The immediate medicine for this ailment is widely agreed upon within Democratic, and many Republican, circles: a large stimulus package, perhaps as big as $750 billion or even $1 trillion over two years. The number is large by design. To have an effect on the economy, it has to be big, say economists. (The entire Vietnam War cost about $700 billion, in inflation-adjusted dollars. Military operations in Iraq, Afghanistan and elsewhere since Sept. 11, 2001, have already cost more than $860 billion, according to congressional bean counters.)
But that's big enough to cause political peril; no one knows for sure if the stimulus package can be passed in the size or with the speed that economists say the nation needs. Democrats say they want the stimulus to be bipartisan, in part to grant political cover if the bill fails to jump-start the economy. In the House, this is largely an optional position, but in the Senate, where Democrats do not hold a filibuster-proof majority, bipartisanship is required.
The complexity of this task is magnified by the nature of the spending. Obama officials have suggested that as much as 40% of the stimulus spending will come in the form of tax cuts the preference of Republicans including rebates for individuals and business investment. That disclosure has already sparked grumbling among more liberal Democratic activists. Some parts of the stimulus package, like a possible extension of unemployment benefits, will prove to be politically popular. But a large chunk of the spending will come in the form of federally funded infrastructure investment, the sort of spending that is typically doled out by powerful lawmakers, often to their home districts, in exchange for political favors what most of America calls political pork.
Anticipating this problem, Vice Presidentelect Joe Biden announced last month that he will avoid the worst abuses of the political earmarking system. "Every dollar will be closely watched to make sure it's being used in an effective manner," Biden said. "I know it's the Christmas season, but President-elect Obama and I are absolutely, absolutely determined that this economic-recovery package will not become a Christmas tree."
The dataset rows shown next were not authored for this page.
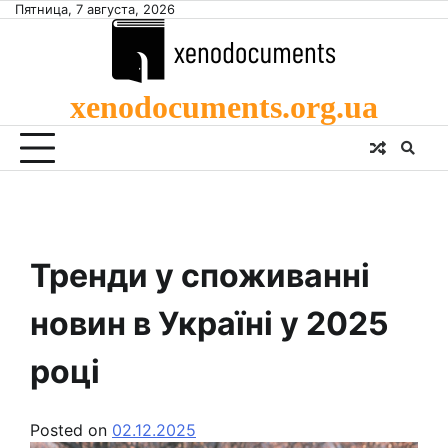
Skip
Пятница, 7 августа, 2026
to
content
xenodocuments.org.ua
Тренди у споживанні
новин в Україні у 2025
році
Posted on
02.12.2025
Executive determination, however, is certain to be little match for legislative power. For one thing, the U.S. government lacks any clear bureaucratic process for deciding quickly which projects to fund and which to avoid outside of the political arena. For another, the new President's only route to the U.S. Treasury must pass through the halls of the same appropriators in Congress both Republican and Democrat who have overseen the terrific expansion of often wasteful federal spending over the past decade. Whether or not they call it a Christmas tree, in other words, a Christmas tree it will surely be.
With this expectation, Republicans are positioning themselves to be remade as the party of good government. Boehner announced last week that Republicans want the bill to be fully debated, pork-free and presented transparently to the American people. "The text of the measure should be made available online for the American people to review for at least one week," Boehner announced. On Sunday, House majority leader Steny Hoyer seemed to agree, calling Boehner's criteria "good" and adding, "We hope to meet those." McConnell, Boehner's colleague, even suggested over the weekend that some of the money should be given to states as loans rather than as outright grants.
In this way, the ground has been laid for the great stimulus fight of 2009. A spending bill of enormous size must be passed with the cooperation of political enemies in a compressed timetable. It is a challenge that will soon dwarf the abilities of Obama to shine in front of cameras on Capitol Hill. On Monday he got to do a victory lap. By the end of the day, the real work will begin.